Top Biden administration officials on Thursday outlined steps taken to confront the increase in cyber threats against the nation, including through strengthening key critical infrastructure groups.
National Cyber Director Chris Inglis detailed these steps in both a strategic intent document issued by the White House and an op-ed in The Wall Street Journal, prioritizing issues including enhancing federal cybersecurity efforts, improving public-private coordination and shoring up resources and resilience to face cyber threats.
Inglis also spoke about the strategic intent document during an event at the Center for Strategic and International Studies (CSIS).
“It’s really a statement of what we intend to be held accountable for, contributions we intend to make that complement what the National Security Council does, what the Office of Management and Budget does, the sector risk management agencies, and so on and so forth,” Inglis said Thursday.
Inglis is the first national cyber director. The role was created by last year’s annual National Defense Authorization Act over two years after the previous White House cybersecurity coordinator position was eliminated under the Trump administration.
Inglis was unanimously confirmed by the Senate to the office in June. His confirmation came on the heels of a difficult year in cyberattacks that included the SolarWinds hack and ransomware attacks on groups including Colonial Pipeline and meat producer JBS USA.
The strategic intent document underlined the urgency of the moment and the need to enhance federal cyber coordination.
“We must confront issues like these today since they will only become more difficult to fix tomorrow, and will be the problems our grandchildren point to when they ask what we did when we had the helm,” the document reads.
As part of efforts to strengthen federal cybersecurity, Inglis announced Thursday that Federal Chief Information Security Officer (CSIO) Chris DeRusha would also take on the role of deputy national cyber director for federal cybersecurity.
“That is not a subjugation of his authorities to the national cyber director, it’s an alignment and a harmonization, such that we’ll make sure that what we do we do together,” Inglis said at CSIS. “If you are a CISO in the federal enterprise, we are finishing each other's sentences. We are not going to give conflicting guidance, it will always be complementary.”
Inglis spoke alongside Anne Neuberger, the deputy national security adviser for cyber and emerging technology, who teased the administration’s upcoming national cyber strategy, which Neuberger said will include “three lines of effort.”
These efforts will include strengthening domestic resilience against cyber threats, leading internationally on cybersecurity issues and making it a priority, and ensuring that the government has the necessary cybersecurity capabilities.
Neuberger also discussed the administration’s efforts to strengthen specific sectors against attacks, which have so far included a 100-day sprint to secure the electric grid. This has resulted, as of the beginning of October, in 150 utilities serving 90 million Americans committing to strengthening their cybersecurity.
She stressed Thursday the need to secure the water sector against attacks, and said the administration was pushing for the Environmental Protection Agency (EPA) to have more authorities in this space.
“Water is a great example. We really need legislation in this area in order to, for example, to give the EPA the authority to mandate practices for water, and indeed there is language we have submitted that we — the administration seeks to be included to ensure the EPA has those authorities,” Neuberger said.

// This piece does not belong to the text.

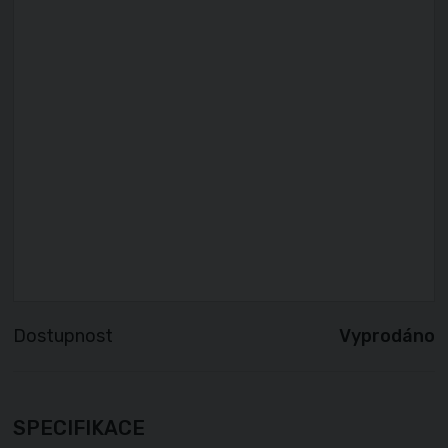
Dostupnost
Vyprodáno
SPECIFIKACE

A spokesperson for the White House National Security Council confirmed to The Hill that this effort is being prioritized by the administration, particularly after a recent alert put out by multiple federal agencies warning that water and wastewater facilities were targeted by hackers.
“We recognize that absent legislation there is no comprehensive way to require deployment of security technologies and practices to address the current and near-term threat environment,” the spokesperson said in a statement provided to The Hill. “Water is a specific area where we have recently identified specific threats. The Administration is actively working with Congress to provide ongoing threat information and technical assistance on legislation for critical infrastructure, including water.”
There is current debate on Capitol Hill about requiring certain critical infrastructure groups to report cybersecurity incidents to the federal government.
Both Inglis and Neuberger expressed support for more mandatory cyber standards in certain cases, comparing these to safety and security standards applied to automobiles.
“At some point we have to decide, what are those things that are so essential that they are not discretionary? We therefore have to insist that certain features and certain practices are built in,” Inglis said at CSIS. “We will do this for critical systems and in the digital infrastructure as well, but it will be by exception.”